= Aim of the task =
In the records below, find the line containing "章、报告或其他文稿。随着技术的不断进步，许多免费写作" and transcribe it and every line after it exactly; leave the pictures out.

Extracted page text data
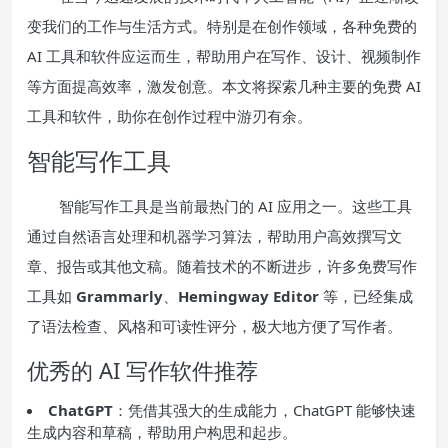
变我们的工作与生活方式。特别是在创作领域，各种免费的
AI 工具和软件应运而生，帮助用户在写作、设计、视频制作
等方面提高效率，激发创意。本文将探索几种主要的免费 AI
工具和软件，助你在创作过程中游刃有余。
智能写作工具
智能写作工具是当前最热门的 AI 应用之一。这些工具
通过自然语言处理和机器学习算法，帮助用户高效撰写文
章、报告或其他文稿。随着技术的不断进步，许多免费写作
工具如
Grammarly
、
Hemingway Editor
等，已经集成
了语法检查、风格和可读性评分，极大地方便了写作者。
优秀的 AI 写作软件推荐
ChatGPT
：凭借其强大的生成能力，ChatGPT 能够快速
生成内容和草稿，帮助用户构思和起步。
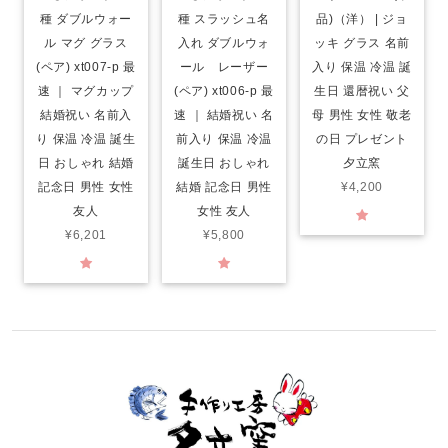
種 ダブルウォー
種 スラッシュ名
品)（洋） | ジョ
ル マグ グラス
入れ ダブルウォ
ッキ グラス 名前
(ペア) xt007-p 最
ール レーザー
入り 保温 冷温 誕
速 ｜ マグカップ
(ペア) xt006-p 最
生日 還暦祝い 父
結婚祝い 名前入
速 ｜ 結婚祝い 名
母 男性 女性 敬老
り 保温 冷温 誕生
前入り 保温 冷温
の日 プレゼント
日 おしゃれ 結婚
誕生日 おしゃれ
夕立窯
記念日 男性 女性
結婚 記念日 男性
¥4,200
友人
女性 友人
¥6,201
¥5,800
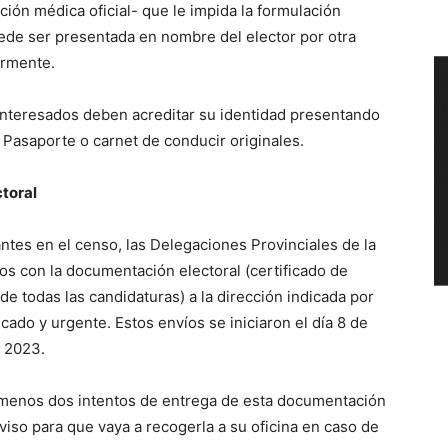
ción médica oficial- que le impida la formulación
uede ser presentada en nombre del elector por otra
armente.
 interesados deben acreditar su identidad presentando
, Pasaporte o carnet de conducir originales.
toral
antes en el censo, las Delegaciones Provinciales de la
íos con la documentación electoral (certificado de
de todas las candidaturas) a la dirección indicada por
ficado y urgente. Estos envíos se iniciaron el día 8 de
e 2023.
al menos dos intentos de entrega de esta documentación
viso para que vaya a recogerla a su oficina en caso de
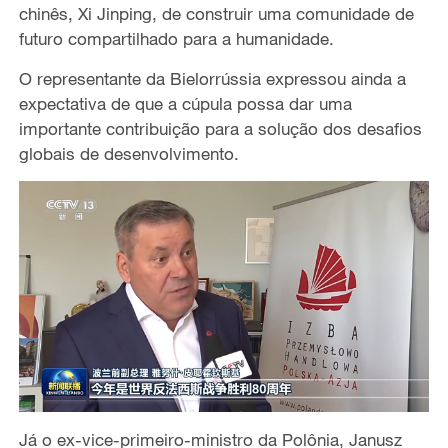
chinês,
Xi Jinping
,
de construir uma comunidade de
futuro compartilhado para a humanidade.
O representante da Bielorrússia expressou
ainda
a
expectativa de que a cúpula possa dar uma
importante contribuição para a solução dos desafios
globais de desenvolvimento.
Já o ex-vice-primeiro-ministro da Polônia, Janusz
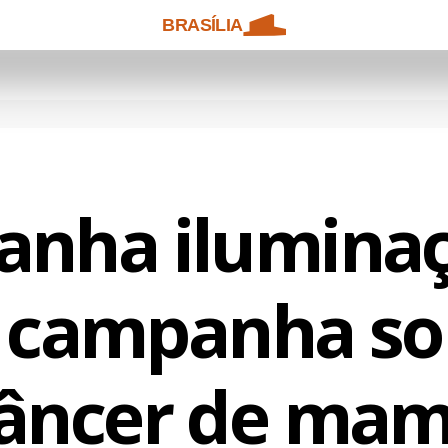
BRASÍLIA
ganha ilumina
 campanha so
âncer de ma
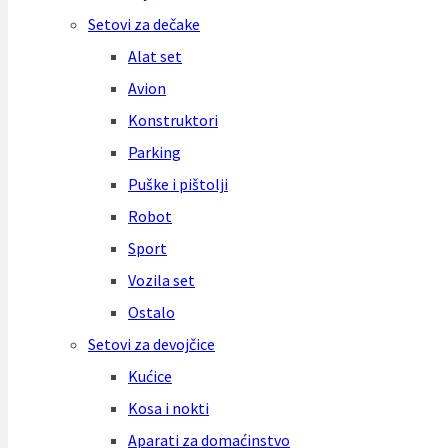
Setovi za dečake
Alat set
Avion
Konstruktori
Parking
Puške i pištolji
Robot
Sport
Vozila set
Ostalo
Setovi za devojčice
Kućice
Kosa i nokti
Aparati za domaćinstvo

= Finished exercise =
章、报告或其他文稿。随着技术的不断进步，许多免费写作
工具如
Grammarly
、
Hemingway Editor
等，已经集成
了语法检查、风格和可读性评分，极大地方便了写作者。
优秀的 AI 写作软件推荐
ChatGPT
：凭借其强大的生成能力，ChatGPT 能够快速
生成内容和草稿，帮助用户构思和起步。
種 ダブルウォー
種 スラッシュ名
品)（洋） | ジョ
ル マグ グラス
入れ ダブルウォ
ッキ グラス 名前
(ペア) xt007-p 最
ール レーザー
入り 保温 冷温 誕
速 ｜ マグカップ
(ペア) xt006-p 最
生日 還暦祝い 父
結婚祝い 名前入
速 ｜ 結婚祝い 名
母 男性 女性 敬老
り 保温 冷温 誕生
前入り 保温 冷温
の日 プレゼント
日 おしゃれ 結婚
誕生日 おしゃれ
夕立窯
記念日 男性 女性
結婚 記念日 男性
¥4,200
友人
女性 友人
¥6,201
¥5,800
ción médica oficial- que le impida la formulación
uede ser presentada en nombre del elector por otra
armente.
 interesados deben acreditar su identidad presentando
, Pasaporte o carnet de conducir originales.
toral
antes en el censo, las Delegaciones Provinciales de la
íos con la documentación electoral (certificado de
de todas las candidaturas) a la dirección indicada por
ficado y urgente. Estos envíos se iniciaron el día 8 de
e 2023.
al menos dos intentos de entrega de esta documentación
viso para que vaya a recogerla a su oficina en caso de
chinês,
Xi Jinping
,
de construir uma comunidade de
futuro compartilhado para a humanidade.
O representante da Bielorrússia expressou
ainda
a
expectativa de que a cúpula possa dar uma
importante contribuição para a solução dos desafios
globais de desenvolvimento.
Já o ex-vice-primeiro-ministro da Polônia, Janusz
BRASÍLIA
ganha ilumina
 campanha so
âncer de ma
Setovi za dečake
Alat set
Avion
Konstruktori
Parking
Puške i pištolji
Robot
Sport
Vozila set
Ostalo
Setovi za devojčice
Kućice
Kosa i nokti
Aparati za domaćinstvo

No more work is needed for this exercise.